September 1, 2015
Note: The meeting was not televised due to a scheduling conflict on the part of the town’s regular cameraman.
Supervisor Grace announced that the NYSDEC has issued a draft interim new SPDES permit for the town’s sewage treatment plant. The permit will allow the town to create sewer extensions for currently unsewered streets in the Hallocks Mill Sewer District. The interim permit keeps the existing 1.5 million gallons per day (mgd) flow limit, but calculates the flow based on a rolling average that uses the previous 12 months as opposed to looking at flow levels for each month. The town will continue working towards a final permit with a cap of 2.5 mgd.
As a follow up the supervisor’s announcement, I asked that a committee be set up next week to begin discussions on how the $10 million in East of Hudson funds that was set aside over a dozen years ago to help offset the cost of sewer laterals should/could be allocated to those Hallocks Mill homeowners who want to be sewered.
For residents currently in the Peekskill Sanitary Sewer district who are unsewered, both the supervisor and I explained that there would have to be support from at least 51% of the interested homeowners in order to create a sewer district. The project cost would also have to take into consideration the assessed value of homes to be included in the project.
I also pointed out that there are about 300 existing homeowners in the Peekskill Sanitary Sewer District who are paying about $200 a year in sewer taxes with little likelihood that they will be sewered because of the potential cost. I suggested the homeowners and the town might want to consider being taken out of the district as a way to reduce their taxes.
2. Baptist Church Road
In a unanimous vote, the board approved two resolutions that pave the way for the reconstruction of the Baptist Church Road culverts and stone wall to begin by September 8th at a cost not to exceed $950,000.

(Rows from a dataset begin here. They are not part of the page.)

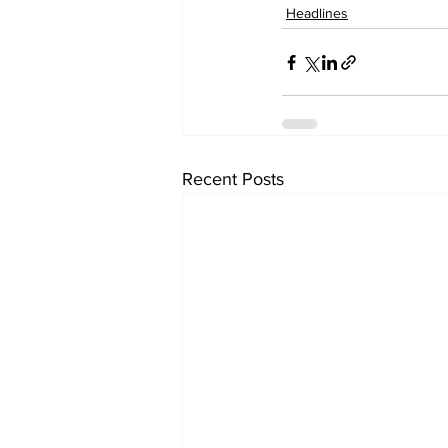
Headlines
Recent Posts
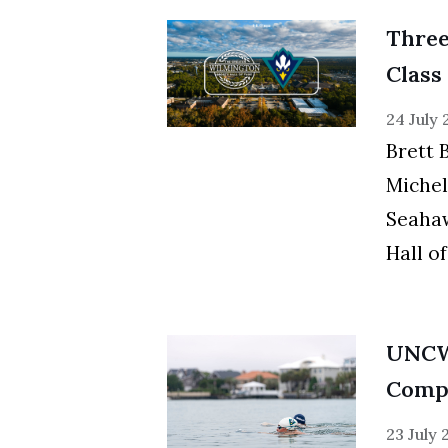
Thre
Class
24 July
Brett 
Michel
Seahaw
Hall o
UNCW
Compe
23 July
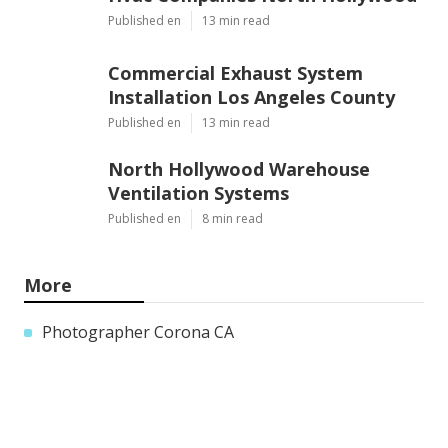
Published en
13 min read
Commercial Exhaust System
Installation Los Angeles County
Published en
13 min read
North Hollywood Warehouse
Ventilation Systems
Published en
8 min read
More
Photographer Corona CA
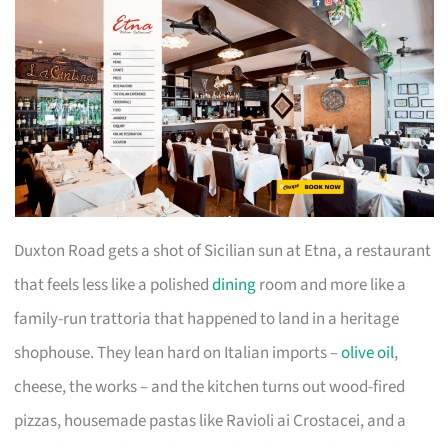
Duxton Road gets a shot of Sicilian sun at Etna, a restaurant
that feels less like a polished
dining
room and more like a
family-run trattoria that happened to land in a heritage
shophouse. They lean hard on Italian imports –
olive oil
,
cheese, the works – and the kitchen turns out wood-fired
pizzas, housemade pastas like Ravioli ai Crostacei, and a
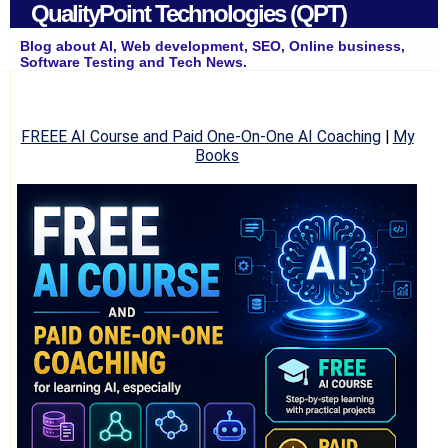
QualityPoint Technologies (QPT)
Blog about AI, Web development, SEO, Online business,
Software Testing and Tech News.
FREEE AI Course and Paid One-On-One AI Coaching
|
My
Books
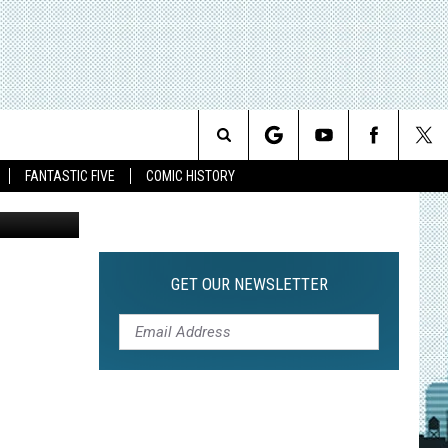
Search
FANTASTIC FIVE
COMIC HISTORY
The
Site
GET OUR NEWSLETTER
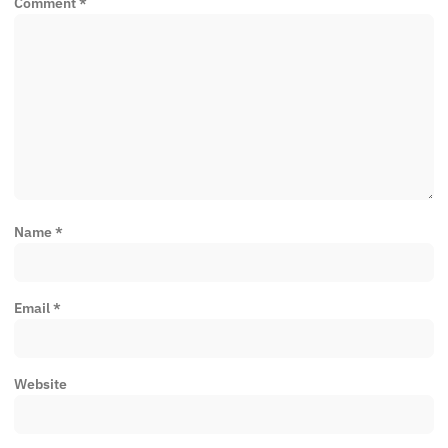
Comment
*
Name
*
Email
*
Website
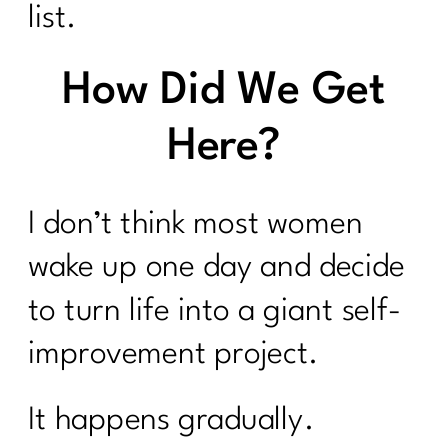
list.
How Did We Get
Here?
I don’t think most women
wake up one day and decide
to turn life into a giant self-
improvement project.
It happens gradually.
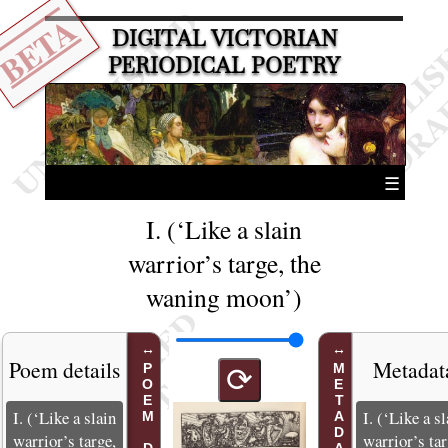
BETA
DIGITAL VICTORIAN
PERIODICAL POETRY
☰
I. (‘Like a slain
warrior’s targe, the
waning moon’)
Poem details
Metadat
METADATA
⟳
I. (‘Like a slain
I. (‘Like a sl
warrior’s targe,
warrior’s tar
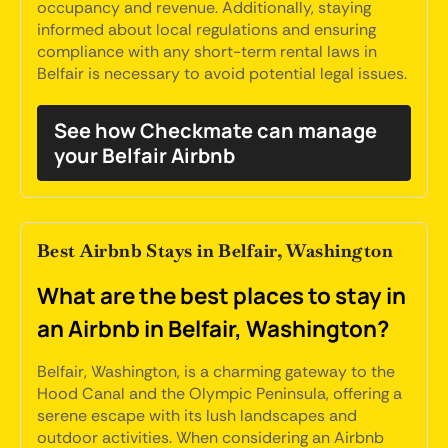
occupancy and revenue. Additionally, staying
informed about local regulations and ensuring
compliance with any short-term rental laws in
Belfair is necessary to avoid potential legal issues.
See how Checkmate can manage
your Belfair Airbnb
Best Airbnb Stays in Belfair, Washington
What are the best places to stay in
an Airbnb in Belfair, Washington?
Belfair, Washington, is a charming gateway to the
Hood Canal and the Olympic Peninsula, offering a
serene escape with its lush landscapes and
outdoor activities. When considering an Airbnb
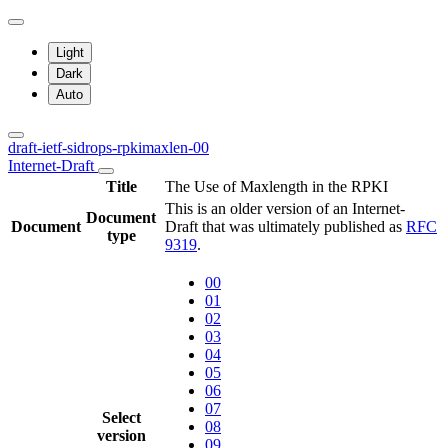
Light
Dark
Auto
draft-ietf-sidrops-rpkimaxlen-00
Internet-Draft
Title
The Use of Maxlength in the RPKI
This is an older version of an Internet-
Document
Document
Draft that was ultimately published as
RFC
type
9319
.
00
01
02
03
04
05
06
07
Select
08
version
09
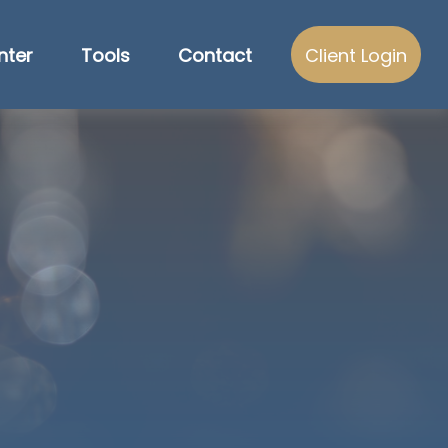
nter
Tools
Contact
Client Login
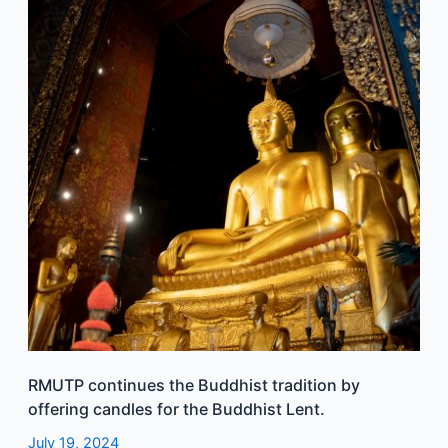
the
Buddhist
tradition
by
offering
candles
for
the
Buddhist
Lent.
RMUTP continues the Buddhist tradition by
offering candles for the Buddhist Lent.
July 19, 2024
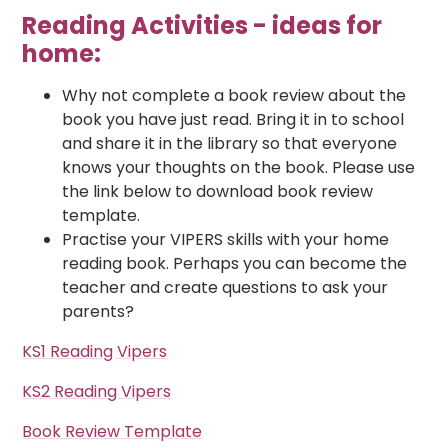
Reading Activities - ideas for
home:
Why not complete a book review about the
book you have just read. Bring it in to school
and share it in the library so that everyone
knows your thoughts on the book. Please use
the link below to download book review
template.
Practise your VIPERS skills with your home
reading book. Perhaps you can become the
teacher and create questions to ask your
parents?
KS1 Reading Vipers
KS2 Reading Vipers
Book Review Template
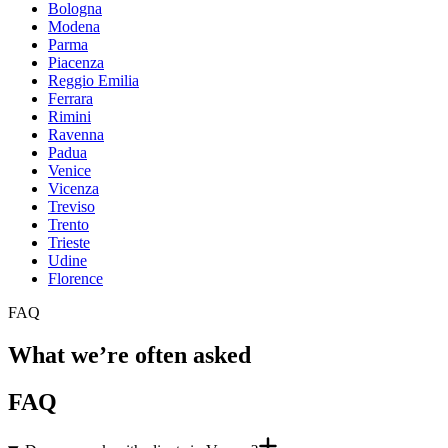
Bologna
Modena
Parma
Piacenza
Reggio Emilia
Ferrara
Rimini
Ravenna
Padua
Venice
Vicenza
Treviso
Trento
Trieste
Udine
Florence
FAQ
What we’re often asked
FAQ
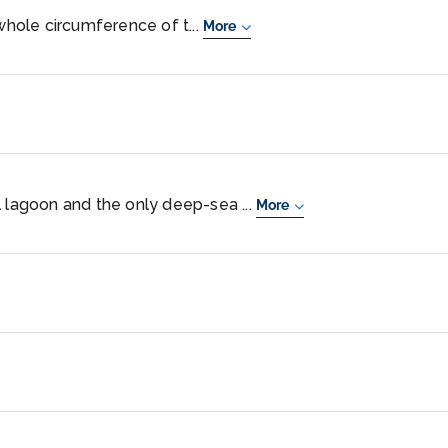
 whole circumference of t...
More
l lagoon and the only deep-sea ...
More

The resolutions included one authorizing the supervisor to sign a contract with the contractor (because the project has been declared an “emergency,” the contract can be awarded without competitive bidding. The contractor is also a “sole source” provider for the work that is to be done for a portion of the project.)
The second resolution authoizes the supervisor to sign a settlement agreement with Dr. Salatin. Under the terms of the settlement, the town agrees to dredge the silt from the pond on his property and construct the new retaining wall above the culvert that includes a stone veneer over the concrete (this option will cost $100,000 more than the option without the veneer). In return, Dr. Salatin will drop his damage lawsuit against the town. Supervisor Grace justified the additional $100,000 expense as being “proper and the right thing to do.”
The work is expected to take 6-8 weeks and Highway Superintendent Paganelli said the work should be finished by November 8th at the latest.
3. Jefferson Valley/East Main Street
During Courtesy of the Floor, Jefferson Valley residents Maria Donadio and Janice Donadio brought to the board’s attention several long standing issues they felt have been ignored by the town: parking along East Main Street, especially at the intersection with Wood St; the replacement of a damaged lamppost dating back to Hurricane Sandy; removal of the unsightly “Wet Willie” building; and the speeding problem along East Main Street.
While acknowledging the work the highway department had done to clean out the brush at Wood Street, they wanted to know when the site work would be finished so that it could be used, as planned, for parking. Highway Superintendent Paganelli said his department was planning to complete the job but that a question as to the ownership of the site had to be clarified first.
Supervisor Grace said that for constitutional reasons the town could not act to take down the derelict building and he said he hoped the owner of the former Osceola Beach property would take care of the issue.
In response to the residents’ request for stop signs, Supervisor Grace explained that whenever one traffic calming device is added, it can produce negative consequences elsewhere. He added that speed bumps were not a solution as they caused accidents. In response to his suggestion that sidewalks on both sides of the street can be a calming device, the question was asked: where would the money for that come from? (The existing sidewalks, installed several years ago, were funded, in part, with Community Development Block Grant funds.)
I suggested that Supervisor Grace schedule a work session discussion on the traffic issue and bring in the town’s professional traffic consultant to provide input. Councilman Diana said he would contact the police department about doing traffic enforcement in the area.
4. Hudson River Valley Greenway Grant for trails
The board approved the submission of an application to the Hudson Valley Greenway for a $10,000 grant for the Route 118 to Baldwin Place connection to FDR trail. The grant has a 50% match. I explained that the grant, which would pay for a dirt trail suitable for hikers, would be a backup in the event the town did not get the $440,000 state grant that was for a paved trail that would have also accommodated cyclists. In the event the town receives both grants, the Greenway grant can be used as part of the town’s match for the state grant. Applying for the Greenway grant was suggested by the Yorktown Trail Town Committee.
5 Community Development Block Grant program (CDBG)
In a quick work session discussion after the regular meeting was adjourned, Planning Director Tegeder advised the board that Westchester County municipalities have until October 23 to apply for $4 million of available CDBG funds. Pending his review of revised CDBG eligibility guidelines that are based on census track income information, he will provide the board with more information about possible sidewalk projects for Veterans Road and Downing Drive at a September work session discussion.